WHAT THIS TASK INVOLVES: Only one stretch of the data should be retyped: the lines from the line containing "para Brusque e Região" through the line containing "8,65 NT US$". Keep pictures out of it.

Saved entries
━━━━━━━━━━

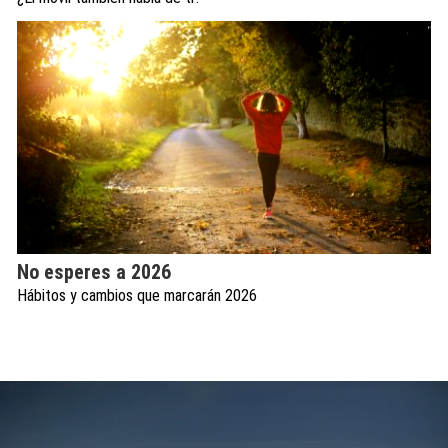
No esperes a 2026
Hábitos y cambios que marcarán 2026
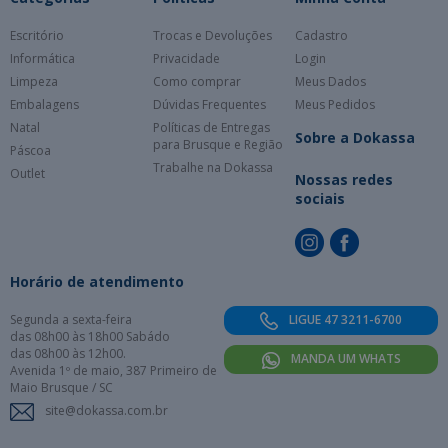
Escritório
Trocas e Devoluções
Cadastro
Informática
Privacidade
Login
Limpeza
Como comprar
Meus Dados
Embalagens
Dúvidas Frequentes
Meus Pedidos
Natal
Políticas de Entregas
Sobre a Dokassa
para Brusque e Região
Páscoa
Trabalhe na Dokassa
Outlet
Nossas redes
sociais
Horário de atendimento
Segunda a sexta-feira
LIGUE 47 3211-6700
das 08h00 às 18h00 Sabádo
das 08h00 às 12h00.
MANDA UM WHATS
Avenida 1º de maio, 387 Primeiro de
Maio Brusque / SC
site@dokassa.com.br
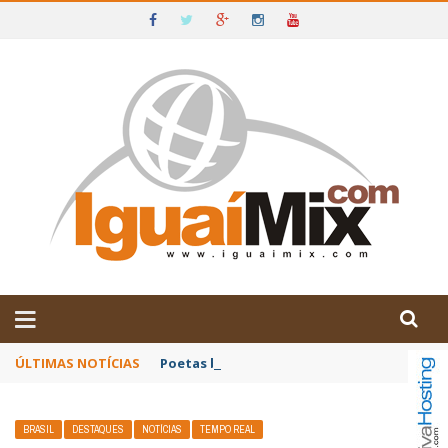
DE IGUAÍ E SUDOESTE DA BAHIA
ÚLTIMAS NOTÍCIAS
Poetas baianos representam o Brasil no XX
BRASIL
DESTAQUES
NOTÍCIAS
TEMPO REAL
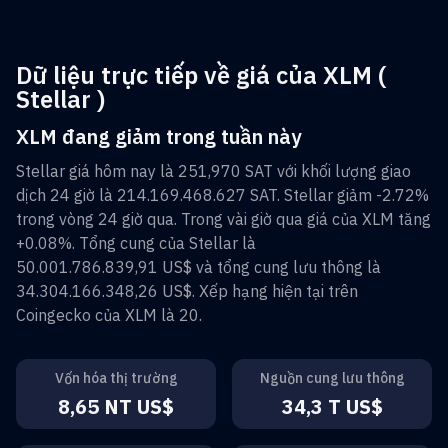
Dữ liệu trực tiếp về giá của XLM (
Stellar )
XLM đang giảm trong tuần này
Stellar
giá hôm nay là
251,970 SAT
với khối lượng giao
dịch 24 giờ là
214.169.468.627 SAT
.
Stellar
giảm
-2.72%
trong vòng 24 giờ qua. Trong vài giờ qua giá của
XLM
tăng
+0.08%
. Tổng cung của
Stellar
là
50.001.786.839,91 US$
và tổng cung lưu thông là
34.304.166.348,26 US$
. Xếp hạng hiện tại trên
Coingecko của
XLM
là
20
.
Vốn hóa thị trường
Nguồn cung lưu thông
8,65 NT US$
34,3 T US$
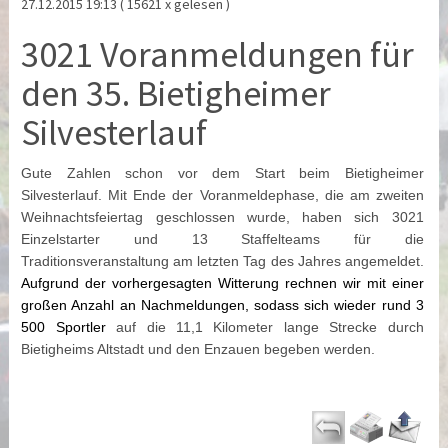
27.12.2015 19:13
( 15621 x gelesen )
3021 Voranmeldungen für
den 35. Bietigheimer
Silvesterlauf
Gute Zahlen schon vor dem Start beim Bietigheimer
Silvesterlauf. Mit Ende der Voranmeldephase, die am zweiten
Weihnachtsfeiertag geschlossen wurde, haben sich 3021
Einzelstarter und 13 Staffelteams für die
Traditionsveranstaltung am letzten Tag des Jahres angemeldet.
Aufgrund der vorhergesagten Witterung rechnen wir mit einer
großen Anzahl an Nachmeldungen, sodass sich wieder rund 3
500 Sportler
auf die 11,1 Kilometer lange Strecke durch
Bietigheims Altstadt und den Enzauen begeben werden.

━━━━━━━━━━

EXERCISE RESULT:
para Brusque e Região
Páscoa
Trabalhe na Dokassa
Outlet
Nossas redes
sociais
Horário de atendimento
Segunda a sexta-feira
LIGUE 47 3211-6700
das 08h00 às 18h00 Sabádo
das 08h00 às 12h00.
MANDA UM WHATS
Avenida 1º de maio, 387 Primeiro de
Maio Brusque / SC
site@dokassa.com.br
DE IGUAÍ E SUDOESTE DA BAHIA
ÚLTIMAS NOTÍCIAS
Poetas baianos representam o Brasil no XX
BRASIL
DESTAQUES
NOTÍCIAS
TEMPO REAL
Dữ liệu trực tiếp về giá của XLM (
Stellar )
XLM đang giảm trong tuần này
Stellar
giá hôm nay là
251,970 SAT
với khối lượng giao
dịch 24 giờ là
214.169.468.627 SAT
.
Stellar
giảm
-2.72%
trong vòng 24 giờ qua. Trong vài giờ qua giá của
XLM
tăng
+0.08%
. Tổng cung của
Stellar
là
50.001.786.839,91 US$
và tổng cung lưu thông là
34.304.166.348,26 US$
. Xếp hạng hiện tại trên
Coingecko của
XLM
là
20
.
Vốn hóa thị trường
Nguồn cung lưu thông
8,65 NT US$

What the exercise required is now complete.